INFORMATION SHOWN:

⁂

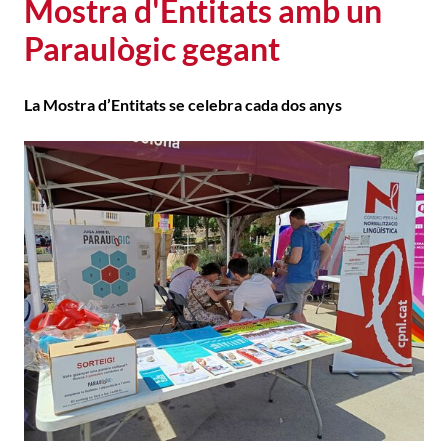
Mostra d'Entitats amb un
Paraulògic gegant
La Mostra d’Entitats se celebra cada dos anys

⁂

PROBLEM TO WORK ON: Output everything in the material exactly. Pictures stay out of it.

RESULT OF THE TASK:
Mostra d'Entitats amb un
Paraulògic gegant
La Mostra d’Entitats se celebra cada dos anys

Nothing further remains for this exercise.